An Integrated Framework for Analysis and Prediction of Impact of Single Nucleotide Polymorphism Associated with Human Diseases

Evol Bioinform Online. 2024 May 10:20:11769343241249916. doi: 10.1177/11769343241249916. eCollection 2024.

Abstract

Single nucleotide polymorphisms are most common type of genetic variation in human genome. Analyzing genetic variants can help us better understand the genetic basis of diseases and develop predictive models which are useful to identify individuals who are at increased risk for certain diseases. Several SNP analysis tools have already been developed. For running these tools, the user needs to collect data from various databases. Secondly, often researchers have to use multiple variant analysis tools for cross validating their results and increase confidence in their findings. Extracting data from multiple databases and running multiple tools at a time, increases complexity and time required for analysis. There are some web-based tools that integrate multiple genetic variant databases and provide variant annotations for a few tools. These approaches have some limitations such as retrieving annotation information, filtering common pathogenic variants. The proposed web-based tool, namely IPSNP: An Integrated Platform for Predicting Impact of SNPs is written in Django which is a python-based framework. It uses RESTful API of MyVariant.info to extract annotation information of variants associated with a given gene, rsID, HGVS format variants specified in a VCF file for 29 tools.

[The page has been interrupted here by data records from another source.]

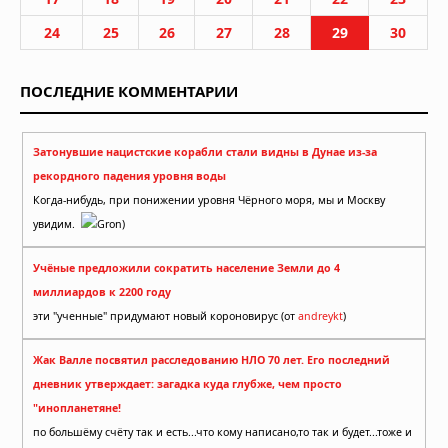
24
25
26
27
28
29
30
ПОСЛЕДНИЕ КОММЕНТАРИИ
Затонувшие нацистские корабли стали видны в Дунае из-за
рекордного падения уровня воды
Когда-нибудь, при понижении уровня Чёрного моря, мы и Москву
увидим.
Gron)
Учёные предложили сократить население Земли до 4
миллиардов к 2200 году
эти "ученные" придумают новый короновирус (от
andreykt
)
Жак Валле посвятил расследованию НЛО 70 лет. Его последний
дневник утверждает: загадка куда глубже, чем просто
"инопланетяне!
по большёму счёту так и есть...что кому написано,то так и будет...тоже и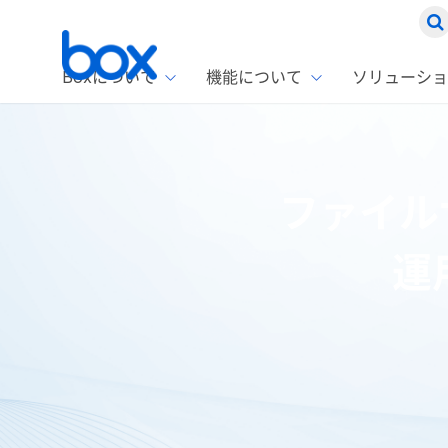
Boxについて
機能について
ソリューショ
Box
ソリ
お客
製品セ
Box
ファイル
Boxの特
企業規模
Box E
課題別
Advanc
スト
1名〜
Box E
運
ファ
コス
2,00
Box 
AIエ
Box S
情シ
Box S
DXの
ラン
情報
ホーム
ブログ
ファイルサーバー
ファイルサーバーの運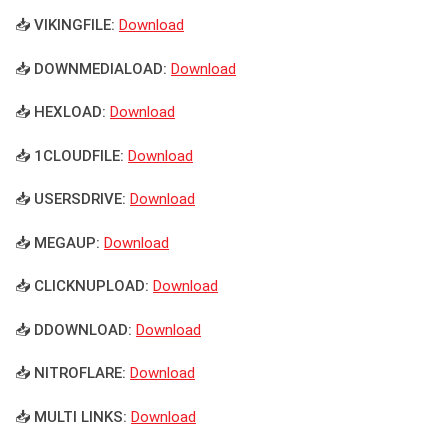
📥 VIKINGFILE:
Download
📥 DOWNMEDIALOAD:
Download
📥 HEXLOAD:
Download
📥 1CLOUDFILE:
Download
📥 USERSDRIVE:
Download
📥 MEGAUP:
Download
📥 CLICKNUPLOAD:
Download
📥 DDOWNLOAD:
Download
📥 NITROFLARE:
Download
📥 MULTI LINKS:
Download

The results are in the form of a CSV file of predictions (1) derived from the consensus decision, (2) a file having annotations for the variants associated with the given gene, (3) a file showing variants declared as pathogenic commonly by the selected tools, and (4) a CSV file containing chromosome coordinates based on GRCh37 and GRCh38 genome assemblies, rsIDs and proteomic data, so that users may use tools of their choice and avoiding manual parameter collection for each tool. IPSNP is a valuable resource for researchers and clinicians and it can help to save time and effort in discovering the novel disease-associated variants and the development of personalized treatments.

Keywords: SNP analysis; SNPs prediction; automated tools; polymorphism; prediction tools evaluation.